Which lines have the string "pour"? Copy all of them from the entries below.

*** Opening of ENTRIES SHOWN ***

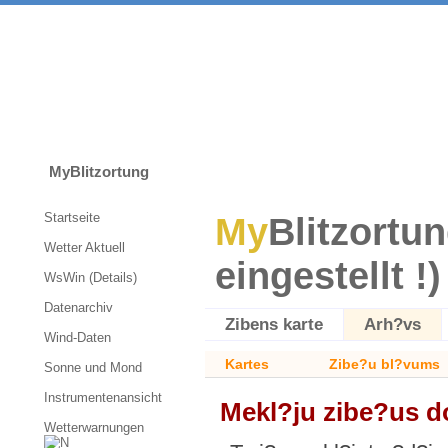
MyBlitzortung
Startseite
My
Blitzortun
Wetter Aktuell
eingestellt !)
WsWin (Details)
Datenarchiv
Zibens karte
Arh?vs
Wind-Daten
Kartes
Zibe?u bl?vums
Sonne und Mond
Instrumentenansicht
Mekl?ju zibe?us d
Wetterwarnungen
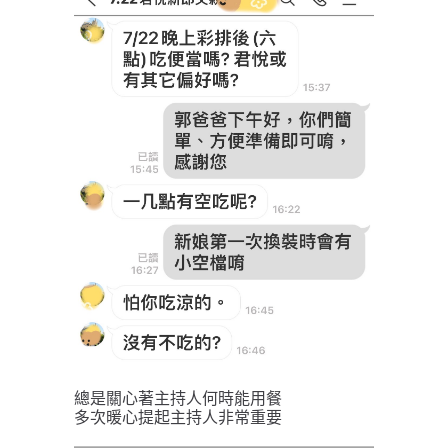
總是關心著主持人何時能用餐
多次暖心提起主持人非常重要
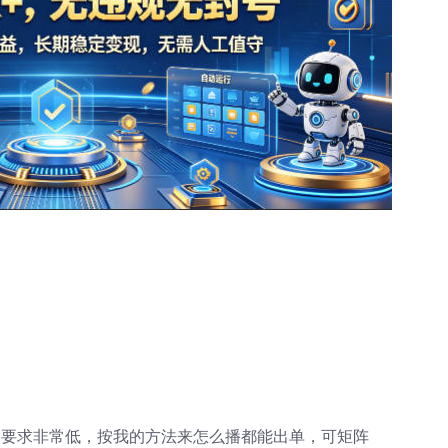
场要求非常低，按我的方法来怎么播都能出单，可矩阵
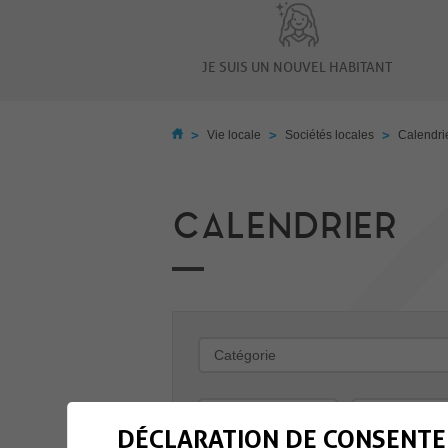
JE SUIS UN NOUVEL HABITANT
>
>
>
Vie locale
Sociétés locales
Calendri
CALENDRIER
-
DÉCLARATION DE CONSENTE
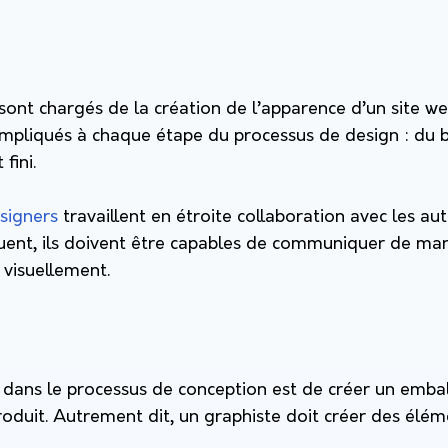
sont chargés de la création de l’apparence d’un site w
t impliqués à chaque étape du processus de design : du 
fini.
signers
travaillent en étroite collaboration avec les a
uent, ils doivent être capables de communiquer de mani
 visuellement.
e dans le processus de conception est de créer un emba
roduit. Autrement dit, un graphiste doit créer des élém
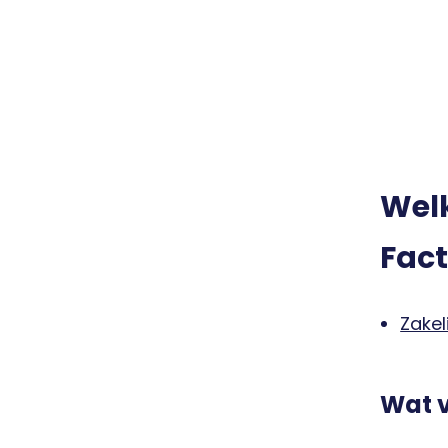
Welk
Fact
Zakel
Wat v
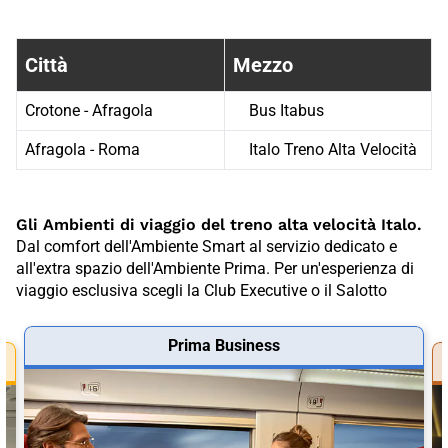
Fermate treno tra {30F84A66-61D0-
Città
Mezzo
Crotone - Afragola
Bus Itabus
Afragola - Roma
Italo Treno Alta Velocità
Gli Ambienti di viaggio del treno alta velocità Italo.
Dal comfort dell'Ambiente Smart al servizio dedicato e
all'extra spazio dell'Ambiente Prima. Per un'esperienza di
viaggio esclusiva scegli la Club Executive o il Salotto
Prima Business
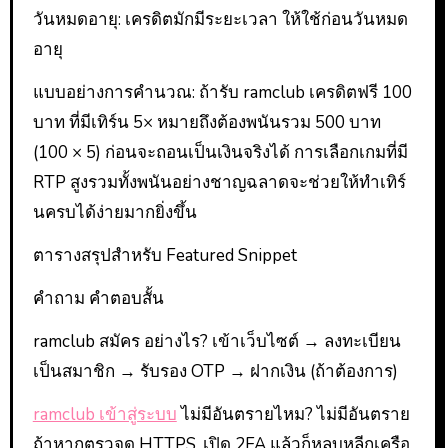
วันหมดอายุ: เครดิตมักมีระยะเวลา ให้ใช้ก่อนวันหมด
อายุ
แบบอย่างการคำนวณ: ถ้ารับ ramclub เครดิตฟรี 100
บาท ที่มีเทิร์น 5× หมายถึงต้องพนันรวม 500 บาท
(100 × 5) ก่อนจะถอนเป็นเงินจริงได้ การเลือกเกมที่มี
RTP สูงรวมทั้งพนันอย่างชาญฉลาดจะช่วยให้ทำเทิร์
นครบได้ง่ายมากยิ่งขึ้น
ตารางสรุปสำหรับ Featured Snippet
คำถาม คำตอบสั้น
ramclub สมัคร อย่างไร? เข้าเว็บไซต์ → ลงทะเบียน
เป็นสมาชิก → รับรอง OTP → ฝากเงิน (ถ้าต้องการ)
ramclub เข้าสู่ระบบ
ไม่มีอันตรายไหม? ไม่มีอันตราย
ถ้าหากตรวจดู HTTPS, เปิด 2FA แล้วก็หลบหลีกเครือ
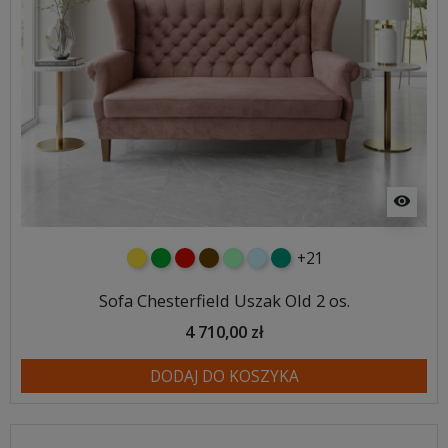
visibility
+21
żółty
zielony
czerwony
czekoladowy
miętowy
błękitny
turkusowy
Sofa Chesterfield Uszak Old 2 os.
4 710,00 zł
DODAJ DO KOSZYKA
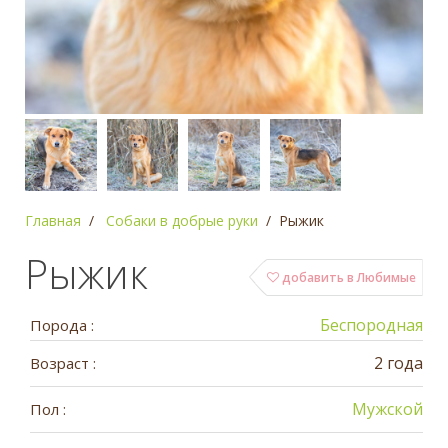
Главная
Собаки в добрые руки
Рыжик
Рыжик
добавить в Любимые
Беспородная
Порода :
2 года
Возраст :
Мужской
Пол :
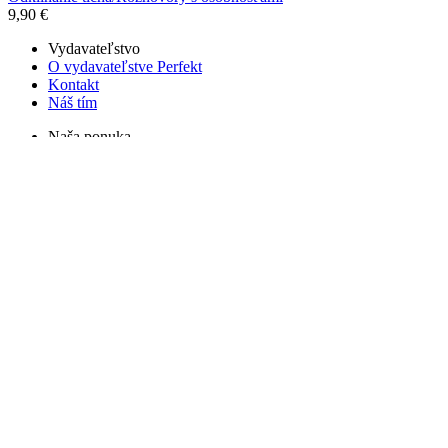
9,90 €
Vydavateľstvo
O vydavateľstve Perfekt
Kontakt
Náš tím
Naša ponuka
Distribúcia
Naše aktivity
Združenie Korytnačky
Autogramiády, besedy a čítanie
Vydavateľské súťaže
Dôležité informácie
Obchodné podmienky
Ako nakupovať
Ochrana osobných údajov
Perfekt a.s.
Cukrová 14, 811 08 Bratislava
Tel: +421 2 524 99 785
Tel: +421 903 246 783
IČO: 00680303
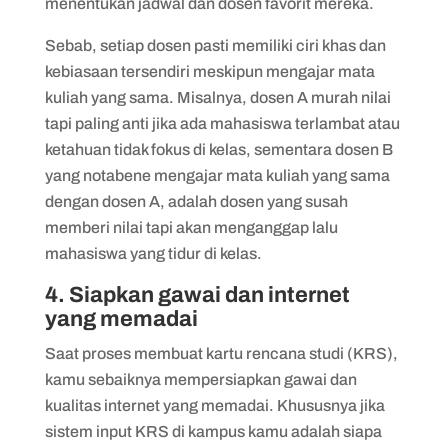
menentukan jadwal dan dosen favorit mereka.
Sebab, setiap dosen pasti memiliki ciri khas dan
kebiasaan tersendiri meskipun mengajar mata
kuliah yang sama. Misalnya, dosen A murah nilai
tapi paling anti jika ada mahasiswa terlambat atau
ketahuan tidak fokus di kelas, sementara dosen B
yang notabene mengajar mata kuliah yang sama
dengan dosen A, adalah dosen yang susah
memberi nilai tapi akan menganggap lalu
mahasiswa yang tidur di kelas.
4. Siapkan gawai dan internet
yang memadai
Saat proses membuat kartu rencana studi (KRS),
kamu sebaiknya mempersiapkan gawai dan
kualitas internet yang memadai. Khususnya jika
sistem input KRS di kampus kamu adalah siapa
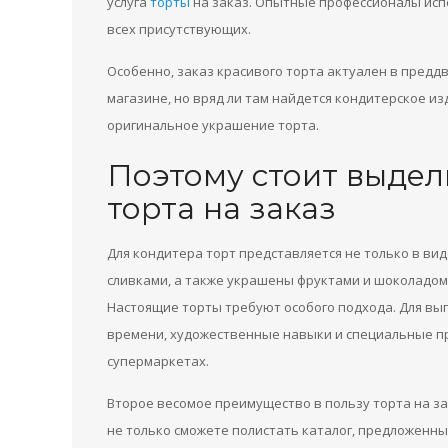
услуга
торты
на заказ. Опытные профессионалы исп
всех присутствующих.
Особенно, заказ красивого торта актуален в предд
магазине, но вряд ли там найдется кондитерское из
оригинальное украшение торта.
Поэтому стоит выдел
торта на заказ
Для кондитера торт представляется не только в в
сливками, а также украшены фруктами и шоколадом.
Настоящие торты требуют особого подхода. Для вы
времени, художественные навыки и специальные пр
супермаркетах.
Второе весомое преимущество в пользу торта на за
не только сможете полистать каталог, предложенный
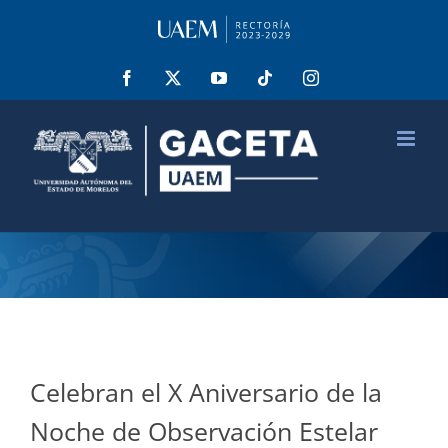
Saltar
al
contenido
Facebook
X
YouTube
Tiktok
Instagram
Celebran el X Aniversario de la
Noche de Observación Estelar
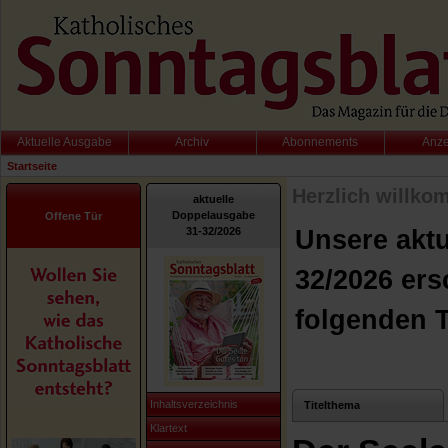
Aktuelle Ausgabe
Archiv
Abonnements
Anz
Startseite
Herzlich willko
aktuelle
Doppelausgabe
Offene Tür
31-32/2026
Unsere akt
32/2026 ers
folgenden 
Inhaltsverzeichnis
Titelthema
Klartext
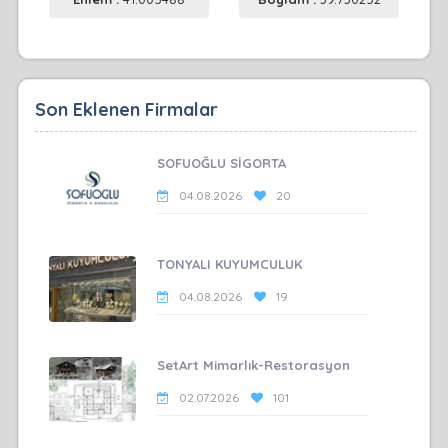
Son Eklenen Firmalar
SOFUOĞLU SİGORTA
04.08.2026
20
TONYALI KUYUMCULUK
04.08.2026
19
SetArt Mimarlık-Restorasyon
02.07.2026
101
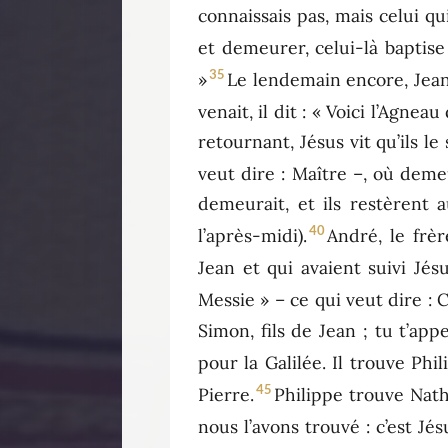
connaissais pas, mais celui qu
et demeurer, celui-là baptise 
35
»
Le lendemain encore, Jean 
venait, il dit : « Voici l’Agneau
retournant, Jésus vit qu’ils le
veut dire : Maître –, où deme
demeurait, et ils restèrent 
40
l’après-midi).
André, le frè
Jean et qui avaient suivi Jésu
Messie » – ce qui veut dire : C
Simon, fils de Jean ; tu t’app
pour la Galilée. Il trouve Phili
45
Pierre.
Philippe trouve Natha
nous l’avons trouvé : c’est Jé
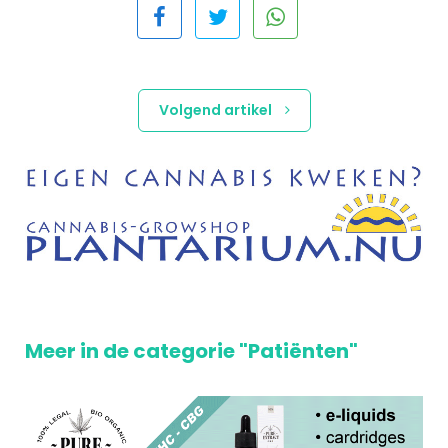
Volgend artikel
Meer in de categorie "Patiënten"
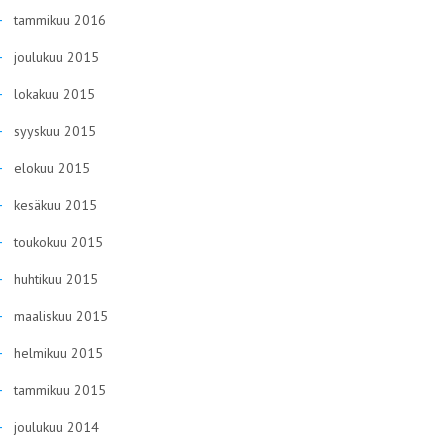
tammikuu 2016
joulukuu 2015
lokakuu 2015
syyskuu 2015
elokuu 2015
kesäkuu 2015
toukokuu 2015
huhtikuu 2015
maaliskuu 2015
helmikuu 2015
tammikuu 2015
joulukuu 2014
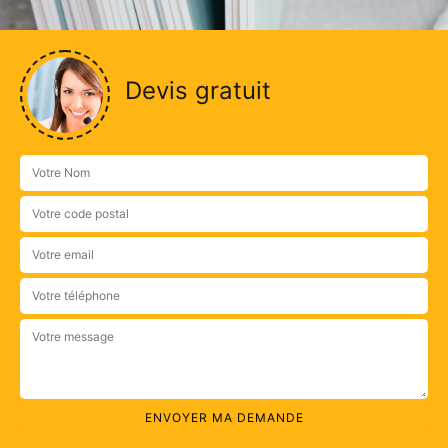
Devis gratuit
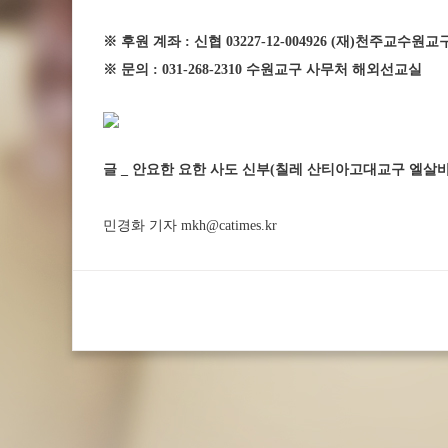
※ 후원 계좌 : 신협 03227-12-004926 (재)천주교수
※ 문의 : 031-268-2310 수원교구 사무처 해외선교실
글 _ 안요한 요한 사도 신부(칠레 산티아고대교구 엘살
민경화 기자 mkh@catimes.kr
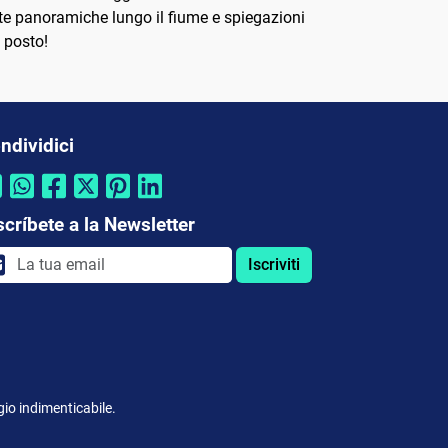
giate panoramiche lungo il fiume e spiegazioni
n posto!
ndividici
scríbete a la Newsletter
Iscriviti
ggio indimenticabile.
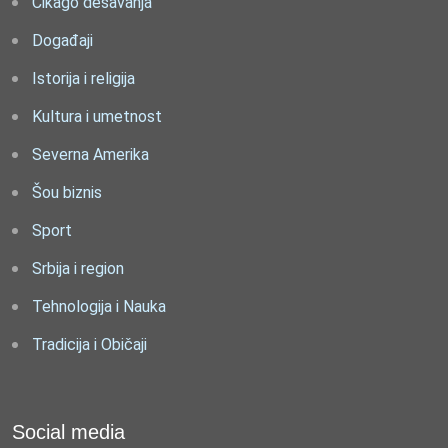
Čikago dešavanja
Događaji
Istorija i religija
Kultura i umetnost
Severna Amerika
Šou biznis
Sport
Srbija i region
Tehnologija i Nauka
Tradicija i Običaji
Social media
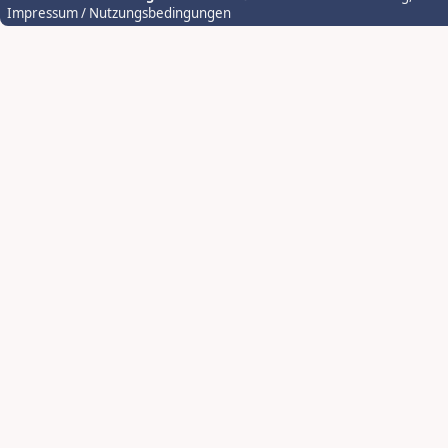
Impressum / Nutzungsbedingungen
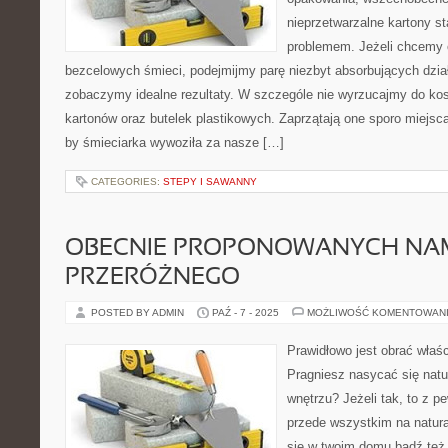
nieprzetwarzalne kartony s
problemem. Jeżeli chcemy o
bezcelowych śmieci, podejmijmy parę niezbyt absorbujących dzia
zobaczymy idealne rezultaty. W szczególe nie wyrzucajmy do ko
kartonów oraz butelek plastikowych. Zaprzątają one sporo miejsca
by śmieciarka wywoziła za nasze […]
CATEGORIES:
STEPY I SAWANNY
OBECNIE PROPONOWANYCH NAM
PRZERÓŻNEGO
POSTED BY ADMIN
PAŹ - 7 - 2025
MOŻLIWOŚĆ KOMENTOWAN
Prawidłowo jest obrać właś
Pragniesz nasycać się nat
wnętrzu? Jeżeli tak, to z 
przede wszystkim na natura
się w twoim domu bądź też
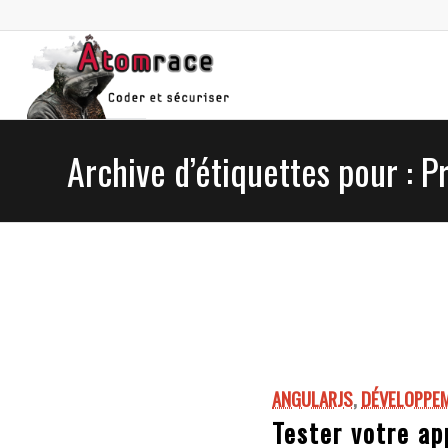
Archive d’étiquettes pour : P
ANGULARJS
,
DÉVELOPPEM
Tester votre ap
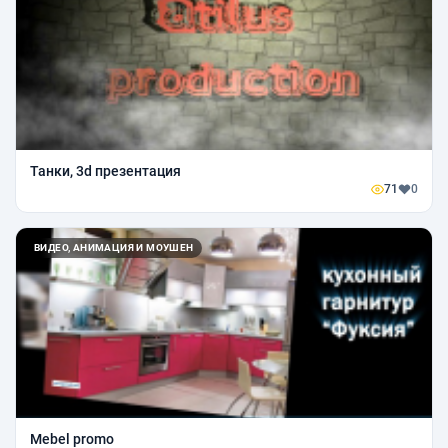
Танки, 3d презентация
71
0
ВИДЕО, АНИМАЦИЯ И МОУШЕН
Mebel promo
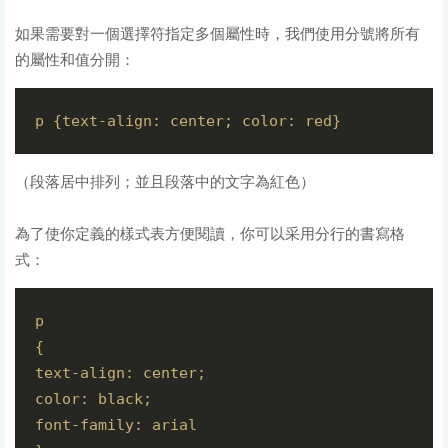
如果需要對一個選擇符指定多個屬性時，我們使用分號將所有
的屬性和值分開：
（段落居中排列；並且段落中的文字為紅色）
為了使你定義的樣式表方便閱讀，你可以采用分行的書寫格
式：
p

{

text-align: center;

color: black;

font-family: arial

*** Close of ENTRIES SHOWN ***

= TASK RESPONSE =
pour la Galilée. Il trouve Phili
Archive d’étiquettes pour : P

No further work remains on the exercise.